Repeat, please, exactly the lines from the one that has "Dix voix seulement : la décision qui a mis fi" through the end of the records below, with pictures dropped.

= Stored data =
------------------------

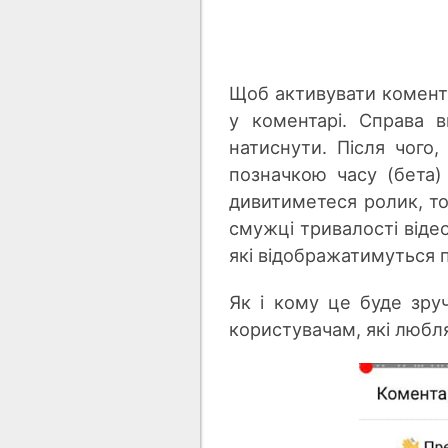
Щоб активувати коментар
у коментарі. Справа 
натиснути. Після чого,
позначкою часу (бета) 
дивитиметеся ролик, то 
смужці тривалості відео
які відображатимуться п
Як і кому це буде зру
користувачам, які любля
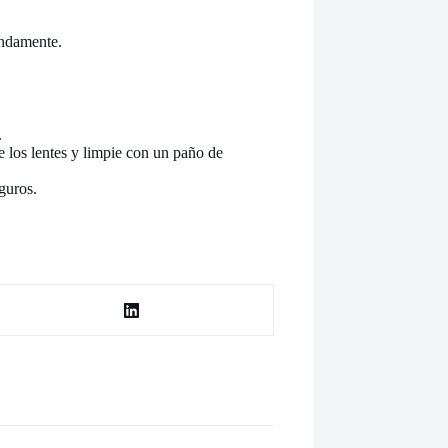
undamente.
.
e los lentes y limpie con un paño de
guros.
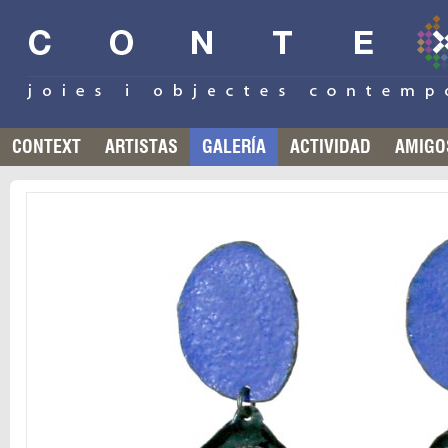
CONTEXT
ARTISTAS
GALERÍA
ACTIVIDAD
AMIGO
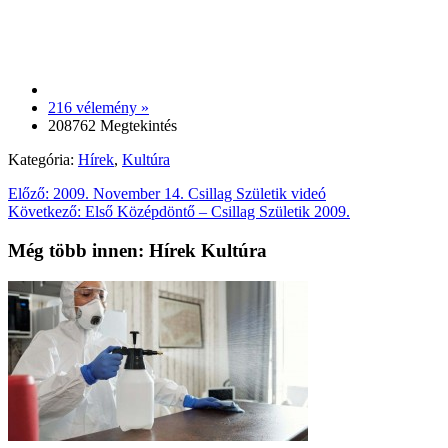
216 vélemény »
208762 Megtekintés
Kategória:
Hírek
,
Kultúra
Előző:
2009. November 14. Csillag Születik videó
Következő:
Első Középdöntő – Csillag Születik 2009.
Még több innen: Hírek Kultúra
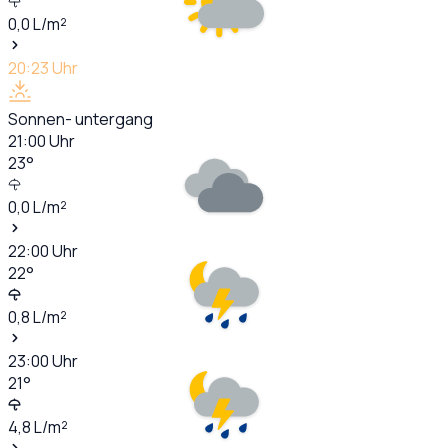
0,0
L/m²
20:23
Uhr
Sonnen- untergang
21:00
Uhr
23
°
0,0
L/m²
22:00
Uhr
22
°
0,8
L/m²
23:00
Uhr
21
°
4,8
L/m²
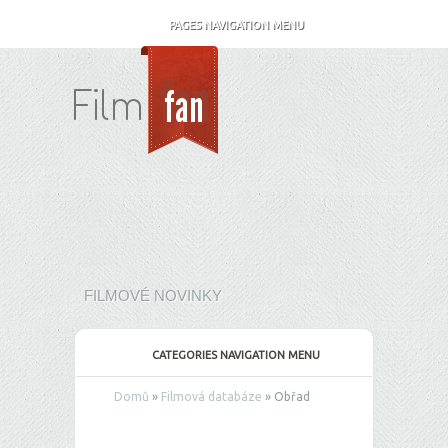
PAGES NAVIGATION MENU
FILMOVÉ NOVINKY
CATEGORIES NAVIGATION MENU
Domů
»
Filmová databáze
»
Obřad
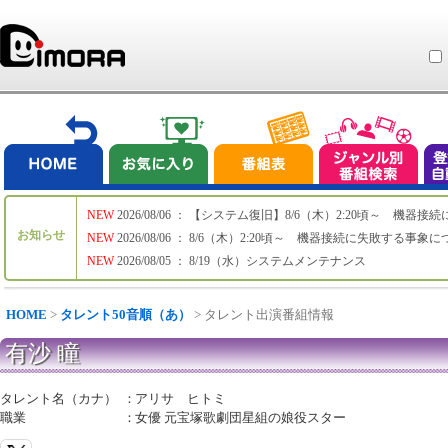
NEW
2026/08/06 ： 【システム復旧】8/6（木）2:20頃～ 機
お知らせ
NEW
2026/08/06 ： 8/6（木）2:20頃～ 機器接続に失敗する事象
NEW
2026/08/05 ： 8/19（水）システムメンテナンス
HOME
>
タレント50音順（あ）
> タレント出演番組情報
有沙 瞳
タレント名（カナ）
：
アリサ ヒトミ
職業
：
女優 元宝塚歌劇団星組の娘役スター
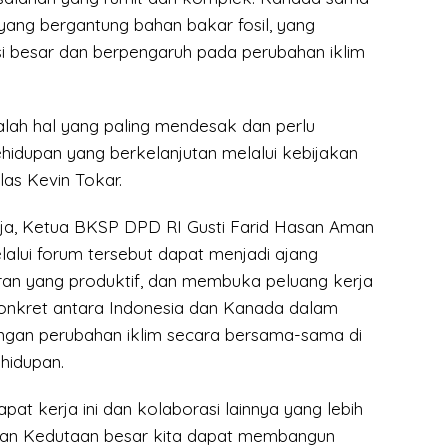
yang bergantung bahan bakar fosil, yang
i besar dan berpengaruh pada perubahan iklim
dalah hal yang paling mendesak dan perlu
hidupan yang berkelanjutan melalui kebijakan
las Kevin Tokar.
ja, Ketua BKSP DPD RI Gusti Farid Hasan Aman
lui forum tersebut dapat menjadi ajang
ran yang produktif, dan membuka peluang kerja
onkret antara Indonesia dan Kanada dalam
gan perubahan iklim secara bersama-sama di
hidupan.
pat kerja ini dan kolaborasi lainnya yang lebih
dan Kedutaan besar kita dapat membangun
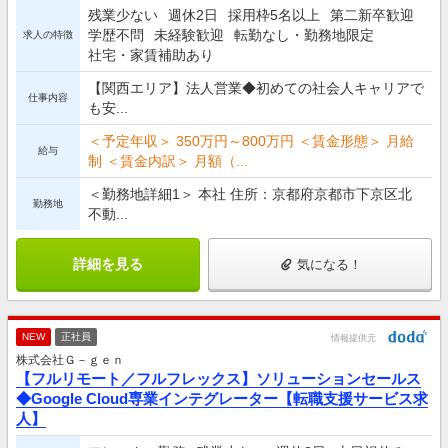
残業少ない
週休2日
採用枠5名以上
第二新卒歓迎
学歴不問
未経験歓迎
転勤なし・勤務地限定
求人の特徴
社宅・家賃補助あり
【関西エリア】法人営業◆初めての社会人キャリアで
仕事内容
も安...
＜予定年収＞ 350万円～800万円 ＜賃金形態＞ 月給
給与
制 ＜賃金内訳＞ 月額（...
＜勤務地詳細1＞ 本社 住所：京都府京都市下京区北
勤務地
不動...
詳細を見る
気になる！
NEW
正社員
情報提供元
株式会社Ｇ－ｇｅｎ
【フルリモート／フルフレックス】ソリューションセールス
◆Google Cloud専業インテグレーター【転職支援サービス求
人】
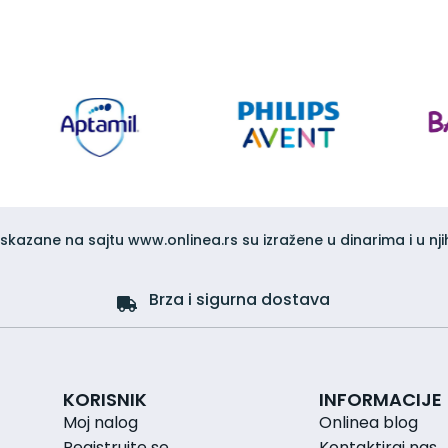
iskazane na sajtu www.onlinea.rs su izražene u dinarima i u nji
Brza i sigurna dostava
KORISNIK
INFORMACIJE
Moj nalog
Onlinea blog
Registrujte se
Kontaktiraj nas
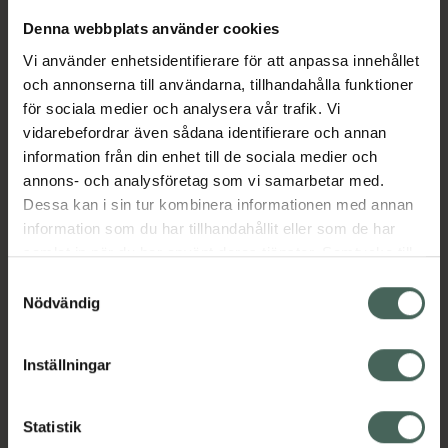
Produkten är parfymfri och kan användas
Denna webbplats använder cookies
under graviditet och amning, men bör inte
Vi använder enhetsidentifierare för att anpassa innehållet
appliceras på bröstvårtorna i direkt anslutning
och annonserna till användarna, tillhandahålla funktioner
till amning. För bästa resultat, följ
för sociala medier och analysera vår trafik. Vi
anvisningarna noggrant och upprätthåll god
vidarebefordrar även sådana identifierare och annan
hygien för att förhindra spridning av
information från din enhet till de sociala medier och
infektionen.​ Behandlingstiden bör inte
annons- och analysföretag som vi samarbetar med.
överstiga 3-4 veckor. Läs alltid bipacksedel
Dessa kan i sin tur kombinera informationen med annan
innan användning.
information som du har tillhandahållit eller som de har
Jämförpris
7000 kr
/
kg
samlat in när du har använt deras tjänster. Samtycke till
cookies är frivilligt och du kan när som helst ändra eller
Samtyckesval
EAN:
07046260982673
återkalla ditt samtycke via webbplatsens
Nödvändig
Kategorier:
cookieinställningar. Ett återkallat samtycke påverkar inte
lagligheten av behandling som skett innan återkallelsen.
Hudvård
Inställningar
Innehåll
Visa
Statistik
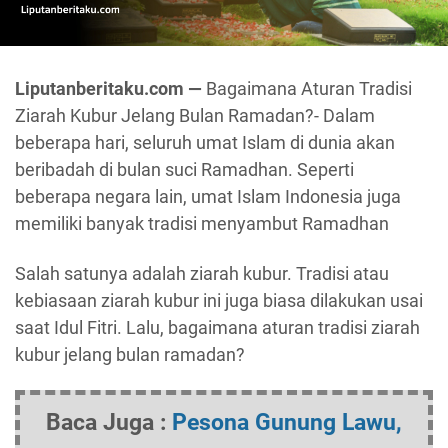
Liputanberitaku.com —
Bagaimana Aturan Tradisi
Ziarah Kubur Jelang Bulan Ramadan?- Dalam
beberapa hari, seluruh umat Islam di dunia akan
beribadah di bulan suci Ramadhan. Seperti
beberapa negara lain, umat Islam Indonesia juga
memiliki banyak tradisi menyambut Ramadhan
Salah satunya adalah ziarah kubur. Tradisi atau
kebiasaan ziarah kubur ini juga biasa dilakukan usai
saat Idul Fitri. Lalu, bagaimana aturan tradisi ziarah
kubur jelang bulan ramadan?
Baca Juga :
Pesona Gunung Lawu,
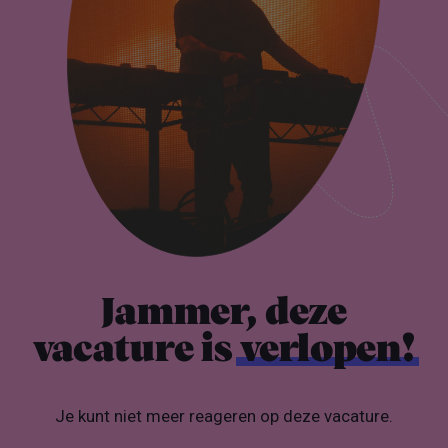
Jammer, deze
vacature is
verlopen!
Je kunt niet meer reageren op deze vacature.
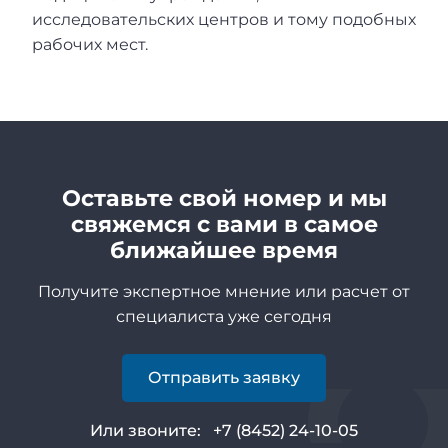
исследовательских центров и тому подобных
рабочих мест.
Оставьте свой номер и мы
свяжемся с вами в самое
ближайшее время
Получите экспертное мнение или расчет от
специалиста уже сегодня
Отправить заявку
Или звоните:
+7 (8452) 24-10-05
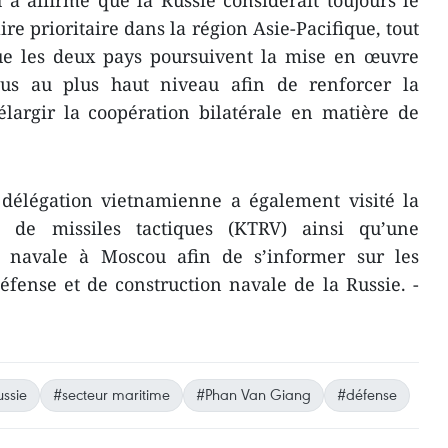
 prioritaire dans la région Asie-Pacifique, tout
ue les deux pays poursuivent la mise en œuvre
lus au plus haut niveau afin de renforcer la
élargir la coopération bilatérale en matière de
 délégation vietnamienne a également visité la
 de missiles tactiques (KTRV) ainsi qu’une
n navale à Moscou afin de s’informer sur les
défense et de construction navale de la Russie. -
ssie
#secteur maritime
#Phan Van Giang
#défense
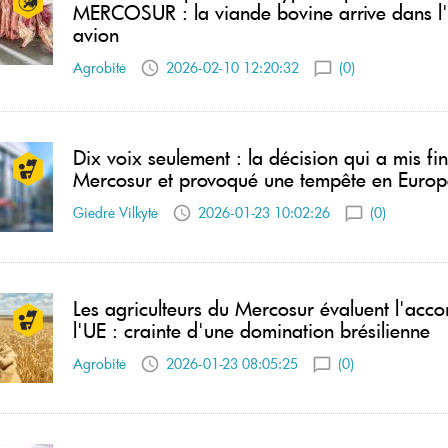
MERCOSUR : la viande bovine arrive dans l
avion
Agrobitė
2026-02-10 12:20:32
(0)
Dix voix seulement : la décision qui a mis fi
Mercosur et provoqué une tempête en Europ
Giedrė Vilkytė
2026-01-23 10:02:26
(0)
Les agriculteurs du Mercosur évaluent l'acc
l'UE : crainte d'une domination brésilienne
Agrobitė
2026-01-23 08:05:25
(0)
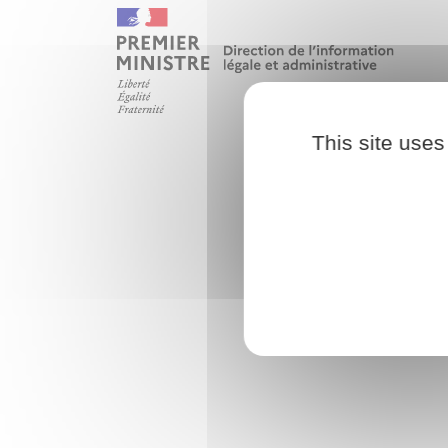
This site uses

------------------------

= Answer to the problem =
Dix voix seulement : la décision qui a mis fi
Mercosur et provoqué une tempête en Europ
Giedrė Vilkytė
2026-01-23 10:02:26
(0)
Les agriculteurs du Mercosur évaluent l'acc
l'UE : crainte d'une domination brésilienne
Agrobitė
2026-01-23 08:05:25
(0)
This site uses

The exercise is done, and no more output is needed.